■ What you should do ■
With the images set aside, retype every record below character for character.

[Information given — start]

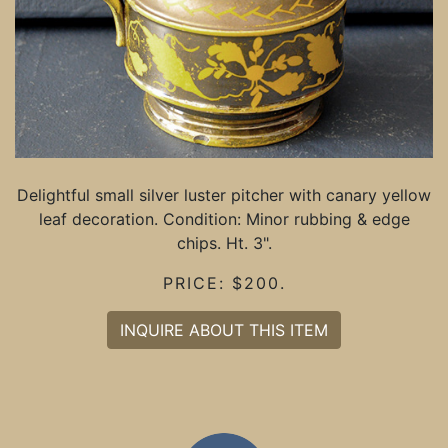
Delightful small silver luster pitcher with canary yellow
leaf decoration. Condition: Minor rubbing & edge
chips. Ht. 3".
PRICE: $200.
INQUIRE ABOUT THIS ITEM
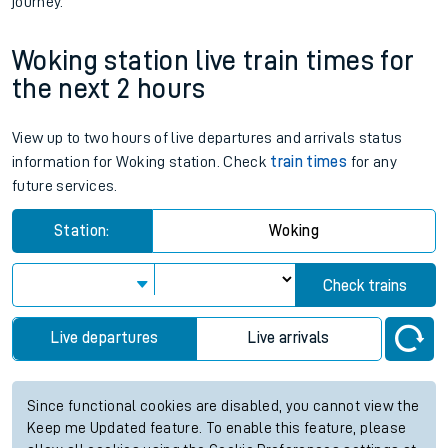
journey.
Woking station live train times for
the next 2 hours
View up to two hours of live departures and arrivals status
information for Woking station. Check
train times
for any
future services.
Station:
Woking
Check trains
Live departures
Live arrivals
Since functional cookies are disabled, you cannot view the
Keep me Updated feature. To enable this feature, please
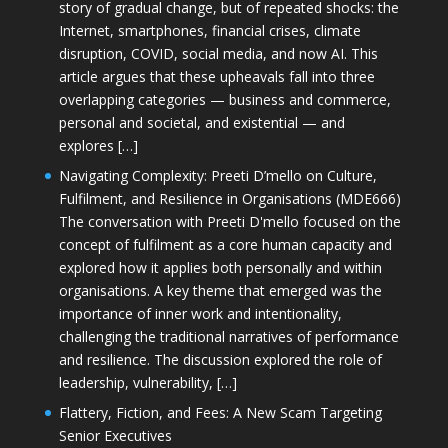
story of gradual change, but of repeated shocks: the
Internet, smartphones, financial crises, climate
disruption, COVID, social media, and now AI. This
article argues that these upheavals fall into three
overlapping categories — business and commerce,
personal and societal, and existential — and
explores […]
Navigating Complexity: Preeti D’mello on Culture,
Fulfilment, and Resilience in Organisations (MDE666)
The conversation with Preeti D'mello focused on the
concept of fulfilment as a core human capacity and
explored how it applies both personally and within
organisations. A key theme that emerged was the
importance of inner work and intentionality,
challenging the traditional narratives of performance
and resilience. The discussion explored the role of
leadership, vulnerability, […]
Flattery, Fiction, and Fees: A New Scam Targeting
Senior Executives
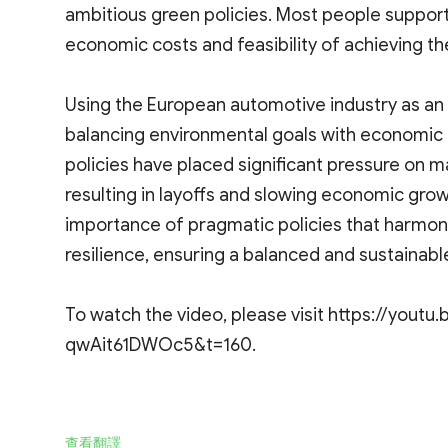
ambitious green policies. Most people support
economic costs and feasibility of achieving th
Using the European automotive industry as an 
balancing environmental goals with economic re
policies have placed significant pressure on m
resulting in layoffs and slowing economic grow
importance of pragmatic policies that harmo
resilience, ensuring a balanced and sustainable
To watch the video, please visit https://yout
qwAit61DWOc5&t=160.
查看翻譯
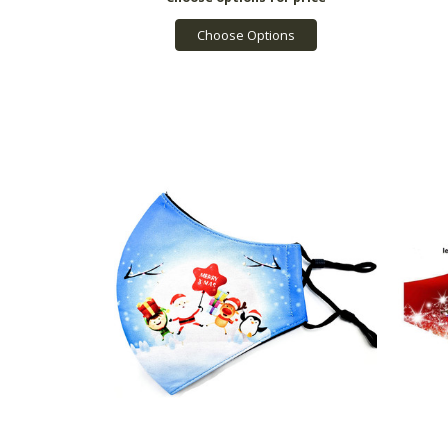
Choose Options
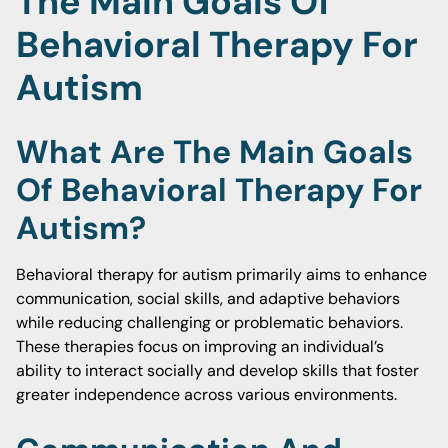
The Main Goals Of
Behavioral Therapy For
Autism
What Are The Main Goals
Of Behavioral Therapy For
Autism?
Behavioral therapy for autism primarily aims to enhance
communication, social skills, and adaptive behaviors
while reducing challenging or problematic behaviors.
These therapies focus on improving an individual’s
ability to interact socially and develop skills that foster
greater independence across various environments.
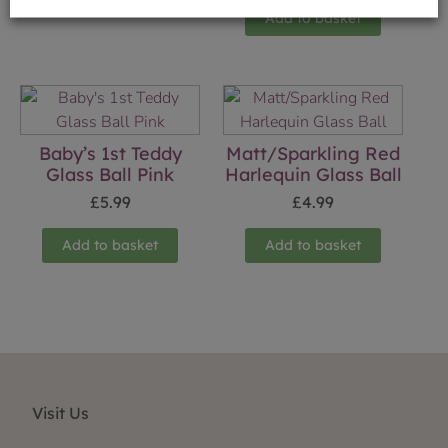
Add to basket
Baby’s 1st Teddy
Matt/Sparkling Red
Glass Ball Pink
Harlequin Glass Ball
£
5.99
£
4.99
Add to basket
Add to basket
Visit Us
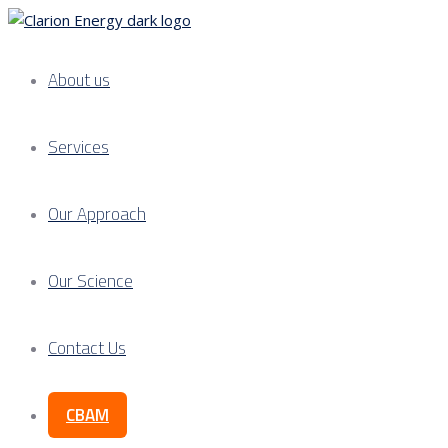
About us
Services
Our Approach
Our Science
Contact Us
CBAM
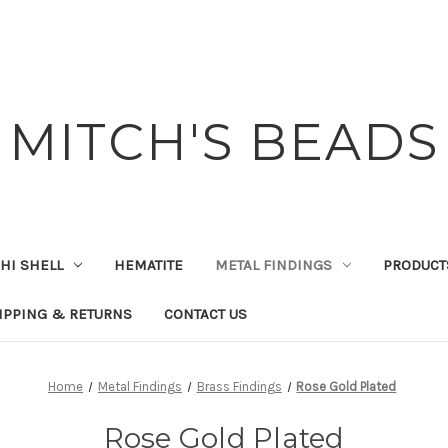
MITCH'S BEADS
HI SHELL
HEMATITE
METAL FINDINGS
PRODUCT
IPPING & RETURNS
CONTACT US
Home
Metal Findings
Brass Findings
Rose Gold Plated
Rose Gold Plated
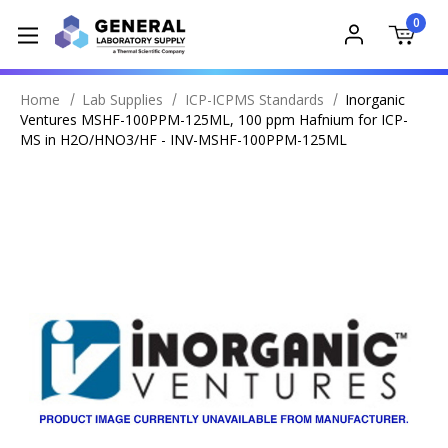
0
Home
Lab Supplies
ICP-ICPMS Standards
Inorganic
Ventures MSHF-100PPM-125ML, 100 ppm Hafnium for ICP-
MS in H2O/HNO3/HF - INV-MSHF-100PPM-125ML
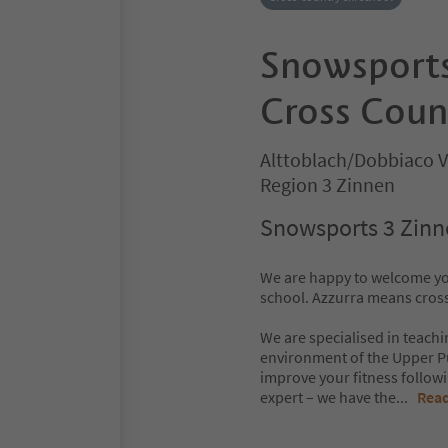
Snowsports
Cross Coun
Alttoblach/Dobbiaco V
Region 3 Zinnen
Snowsports 3 Zinne
We are happy to welcome yo
school. Azzurra means cross-
We are specialised in teachi
environment of the Upper Pu
improve your fitness followi
expert – we have the
...
Rea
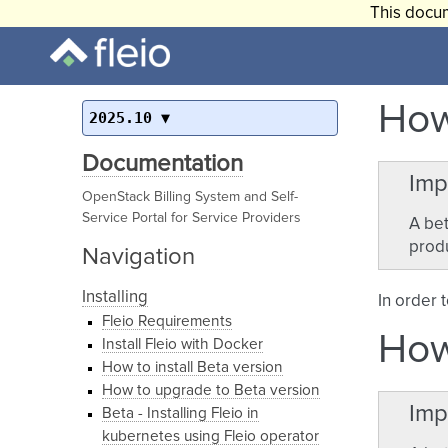
This docum
How
2025.10
Documentation
Imp
OpenStack Billing System and Self-
Service Portal for Service Providers
A bet
produ
Navigation
Installing
In order 
Fleio Requirements
How
Install Fleio with Docker
How to install Beta version
How to upgrade to Beta version
Imp
Beta - Installing Fleio in
kubernetes using Fleio operator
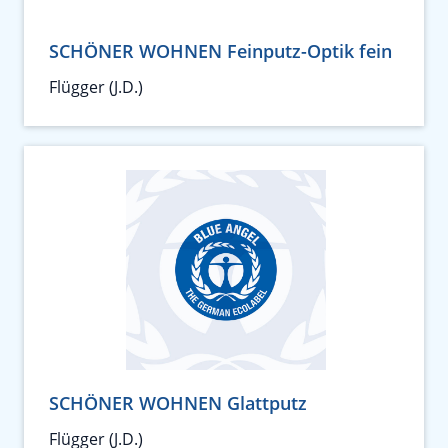
SCHÖNER WOHNEN Feinputz-Optik fein
Flügger (J.D.)
SCHÖNER WOHNEN Glattputz
Flügger (J.D.)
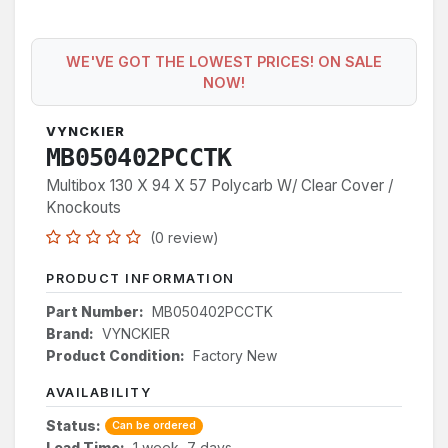
WE'VE GOT THE LOWEST PRICES! ON SALE
NOW!
VYNCKIER
MB050402PCCTK
Multibox 130 X 94 X 57 Polycarb W/ Clear Cover /
Knockouts
(0 review)
PRODUCT INFORMATION
Part Number:
MB050402PCCTK
Brand:
VYNCKIER
Product Condition:
Factory New
AVAILABILITY
Status:
Can be ordered
Lead Time:
1 week, 7 days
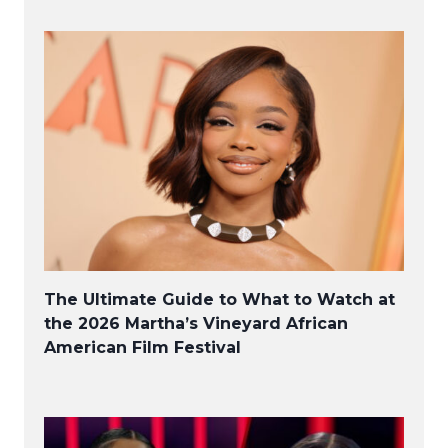
The Ultimate Guide to What to Watch at
the 2026 Martha’s Vineyard African
American Film Festival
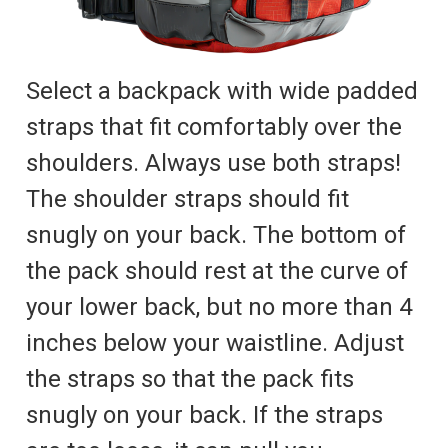
Select a backpack with wide padded
straps that fit comfortably over the
shoulders. Always use both straps!
The shoulder straps should fit
snugly on your back. The bottom of
the pack should rest at the curve of
your lower back, but no more than 4
inches below your waistline. Adjust
the straps so that the pack fits
snugly on your back. If the straps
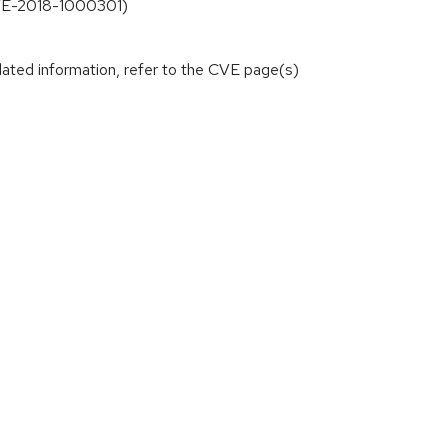
(CVE-2018-1000301)
lated information, refer to the CVE page(s)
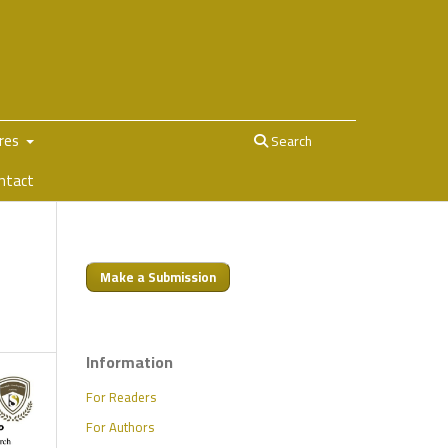
ures
Search
ntact
Make a Submission
Information
For Readers
For Authors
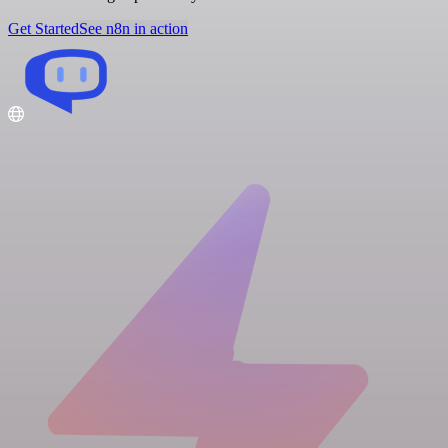
Get Started
See n8n in action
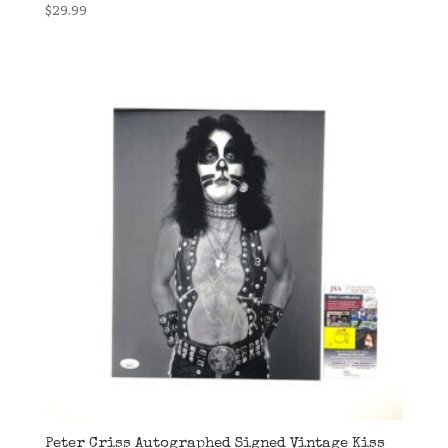
$
29.99
Peter Criss Autographed Signed Vintage Kiss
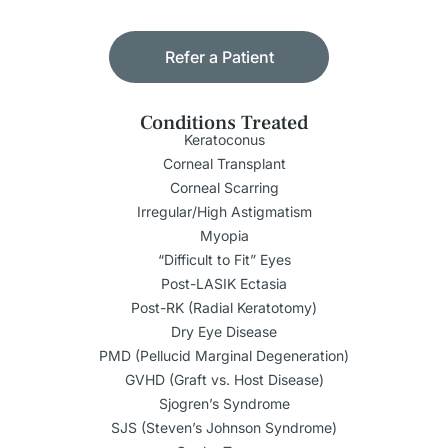
Refer a Patient
Conditions Treated
Keratoconus
Corneal Transplant
Corneal Scarring
Irregular/High Astigmatism
Myopia
“Difficult to Fit” Eyes
Post-LASIK Ectasia
Post-RK (Radial Keratotomy)
Dry Eye Disease
PMD (Pellucid Marginal Degeneration)
GVHD (Graft vs. Host Disease)
Sjogren’s Syndrome
SJS (Steven’s Johnson Syndrome)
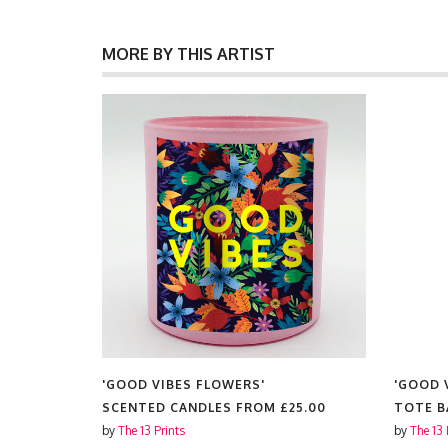
MORE BY THIS ARTIST
'GOOD VIBES FLOWERS'
'GOOD 
5.00
SCENTED CANDLES FROM
£25.00
TOTE 
by
The 13 Prints
by
The 13 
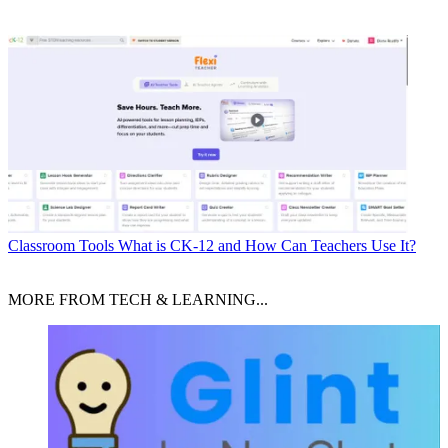
Classroom Tools
What is CK-12 and How Can Teachers Use It?
MORE FROM TECH & LEARNING...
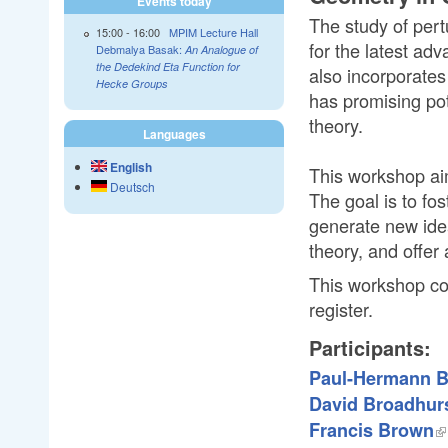
Events today
The study of pert
15:00
-
16:00
MPIM Lecture Hall
for the latest ad
Debmalya Basak:
An Analogue of
the Dedekind Eta Function for
also incorporates
Hecke Groups
has promising pot
theory.
Languages
English
This workshop aim
Deutsch
The goal is to fo
generate new idea
theory, and offer 
This workshop cons
register.
Participants:
Paul-Hermann B
David Broadhur
Francis Brown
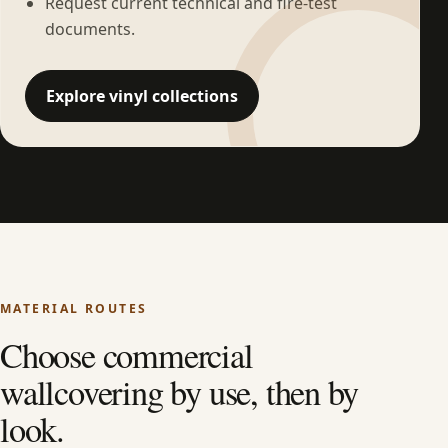
Request current technical and fire-test
documents.
Explore vinyl collections
MATERIAL ROUTES
Choose commercial
wallcovering by use, then by
look.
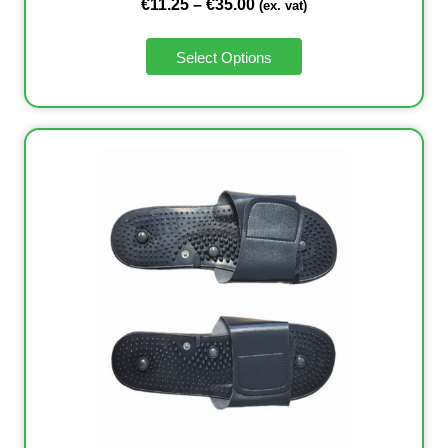
€
11.25
–
€
35.00
(ex. vat)
Select Options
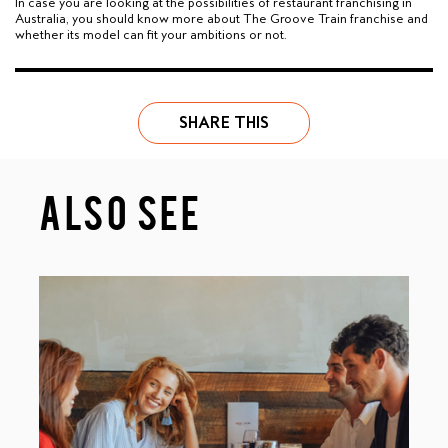
In case you are looking at the possibilities of restaurant franchising in
Australia, you should know more about The Groove Train franchise and
whether its model can fit your ambitions or not.
SHARE THIS
ALSO SEE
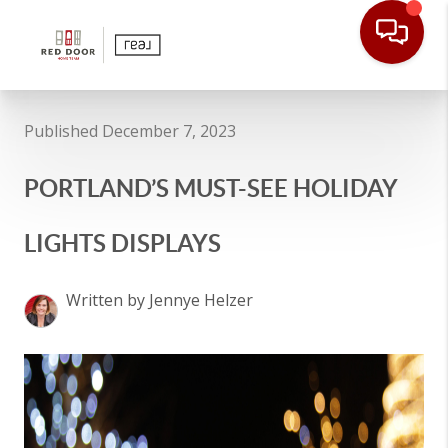
Published December 7, 2023
PORTLAND’S MUST-SEE HOLIDAY
LIGHTS DISPLAYS
Written by Jennye Helzer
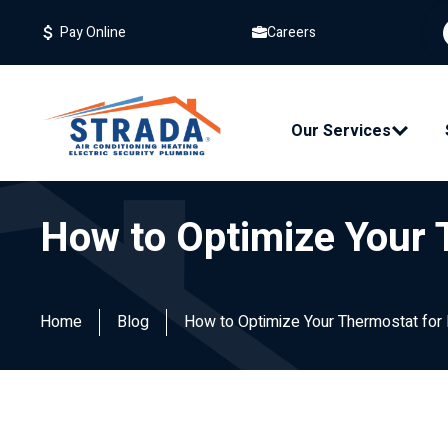
Careers
Pay Online
Our Services
How to Optimize Your 
Home
Blog
How to Optimize Your Thermostat for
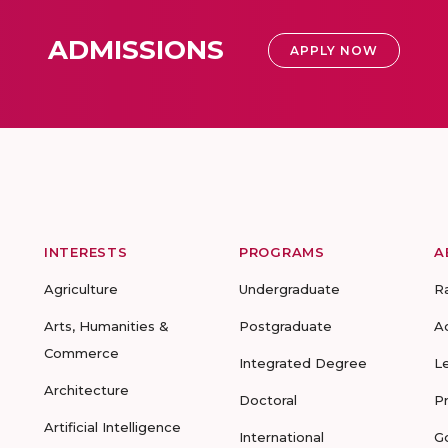
ADMISSIONS
APPLY NOW
INTERESTS
PROGRAMS
A
Agriculture
Undergraduate
R
Arts, Humanities &
Postgraduate
A
Commerce
Integrated Degree
L
Architecture
Doctoral
P
Artificial Intelligence
International
G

[Information given — finish]

■ Output for this task ■
Delightful small silver luster pitcher with canary yellow
leaf decoration. Condition: Minor rubbing & edge
chips. Ht. 3".
PRICE: $200.
INQUIRE ABOUT THIS ITEM
journey.
Woking station live train times for
the next 2 hours
View up to two hours of live departures and arrivals status
information for Woking station. Check
train times
for any
future services.
Station:
Woking
Check trains
Live departures
Live arrivals
Since functional cookies are disabled, you cannot view the
Keep me Updated feature. To enable this feature, please
story of gradual change, but of repeated shocks: the
Internet, smartphones, financial crises, climate
disruption, COVID, social media, and now AI. This
article argues that these upheavals fall into three
overlapping categories — business and commerce,
personal and societal, and existential — and
explores […]
Navigating Complexity: Preeti D’mello on Culture,
Fulfilment, and Resilience in Organisations (MDE666)
The conversation with Preeti D'mello focused on the
concept of fulfilment as a core human capacity and
explored how it applies both personally and within
organisations. A key theme that emerged was the
importance of inner work and intentionality,
challenging the traditional narratives of performance
and resilience. The discussion explored the role of
leadership, vulnerability, […]
Flattery, Fiction, and Fees: A New Scam Targeting
Senior Executives
ambitious green policies. Most people support
economic costs and feasibility of achieving th
Using the European automotive industry as an 
balancing environmental goals with economic re
policies have placed significant pressure on m
resulting in layoffs and slowing economic grow
importance of pragmatic policies that harmo
resilience, ensuring a balanced and sustainable
To watch the video, please visit https://yout
qwAit61DWOc5&t=160.
查看翻譯
Choose Options
The Main Goals Of
Behavioral Therapy For
Autism
What Are The Main Goals
Of Behavioral Therapy For
Autism?
Behavioral therapy for autism primarily aims to enhance
communication, social skills, and adaptive behaviors
while reducing challenging or problematic behaviors.
These therapies focus on improving an individual’s
ability to interact socially and develop skills that foster
greater independence across various environments.
Add to basket
Baby’s 1st Teddy
Matt/Sparkling Red
Glass Ball Pink
Harlequin Glass Ball
£
5.99
£
4.99
Add to basket
Add to basket
Visit Us
About us
Services
Our Approach
Our Science
Contact Us
CBAM
MITCH'S BEADS
HI SHELL
HEMATITE
METAL FINDINGS
PRODUCT
IPPING & RETURNS
CONTACT US
Home
Metal Findings
Brass Findings
Rose Gold Plated
Rose Gold Plated
0
Home
Lab Supplies
ICP-ICPMS Standards
Inorganic
Ventures MSHF-100PPM-125ML, 100 ppm Hafnium for ICP-
MS in H2O/HNO3/HF - INV-MSHF-100PPM-125ML
Snowsports
Cross Coun
Alttoblach/Dobbiaco V
Region 3 Zinnen
Snowsports 3 Zinne
We are happy to welcome yo
school. Azzurra means cross-
We are specialised in teachi
environment of the Upper Pu
improve your fitness followi
expert – we have the
...
Rea
This docum
How
2025.10
Documentation
Imp
OpenStack Billing System and Self-
Service Portal for Service Providers
A bet
produ
Navigation
Installing
In order 
Fleio Requirements
How
Install Fleio with Docker
How to install Beta version
How to upgrade to Beta version
Imp
Beta - Installing Fleio in
kubernetes using Fleio operator
SCHÖNER WOHNEN Feinputz-Optik fein
Flügger (J.D.)
SCHÖNER WOHNEN Glattputz
Flügger (J.D.)
WE'VE GOT THE LOWEST PRICES! ON SALE
NOW!
VYNCKIER
MB050402PCCTK
Multibox 130 X 94 X 57 Polycarb W/ Clear Cover /
Knockouts
(0 review)
PRODUCT INFORMATION
Part Number:
MB050402PCCTK
Brand:
VYNCKIER
Product Condition:
Factory New
AVAILABILITY
Status:
Can be ordered
Lead Time:
1 week, 7 days
The Ultimate Guide to What to Watch at
the 2026 Martha’s Vineyard African
American Film Festival
Select a backpack with wide padded
straps that fit comfortably over the
shoulders. Always use both straps!
The shoulder straps should fit
snugly on your back. The bottom of
the pack should rest at the curve of
your lower back, but no more than 4
inches below your waistline. Adjust
the straps so that the pack fits
snugly on your back. If the straps
(CVE-2018-1000301)
lated information, refer to the CVE page(s)
ures
Search
ntact
Make a Submission
Information
For Readers
For Authors
Get Started
See n8n in action
$
29.99
Peter Criss Autographed Signed Vintage Kiss
Refer a Patient
Conditions Treated
Keratoconus
Corneal Transplant
Corneal Scarring
Irregular/High Astigmatism
Myopia
“Difficult to Fit” Eyes
Post-LASIK Ectasia
Post-RK (Radial Keratotomy)
Dry Eye Disease
PMD (Pellucid Marginal Degeneration)
GVHD (Graft vs. Host Disease)
Sjogren’s Syndrome
SJS (Steven’s Johnson Syndrome)
MORE BY THIS ARTIST
'GOOD VIBES FLOWERS'
'GOOD 
5.00
SCENTED CANDLES FROM
£25.00
TOTE 
by
The 13 Prints
by
The 13 
Classroom Tools
What is CK-12 and How Can Teachers Use It?
MORE FROM TECH & LEARNING...
Events today
The study of pert
15:00
-
16:00
MPIM Lecture Hall
for the latest ad
Debmalya Basak:
An Analogue of
the Dedekind Eta Function for
also incorporates
Hecke Groups
has promising pot
theory.
Languages
English
This workshop aim
Deutsch
The goal is to fo
generate new idea
theory, and offer 
This workshop cons
register.
Participants:
Paul-Hermann B
David Broadhur
Francis Brown
Request current technical and fire-test
documents.
Explore vinyl collections
MATERIAL ROUTES
Choose commercial
wallcovering by use, then by
look.
€
11.25
–
€
35.00
(ex. vat)
Select Options
In case you are looking at the possibilities of restaurant franchising in
Australia, you should know more about The Groove Train franchise and
whether its model can fit your ambitions or not.
SHARE THIS
ALSO SEE
Published December 7, 2023
PORTLAND’S MUST-SEE HOLIDAY
LIGHTS DISPLAYS
Written by Jennye Helzer
Careers
Pay Online
Our Services
How to Optimize Your 
Home
Blog
How to Optimize Your Thermostat for
ADMISSIONS
APPLY NOW
INTERESTS
PROGRAMS
A
Agriculture
Undergraduate
R
Arts, Humanities &
Postgraduate
A
Commerce
Integrated Degree
L
Architecture
Doctoral
P
Artificial Intelligence
International
G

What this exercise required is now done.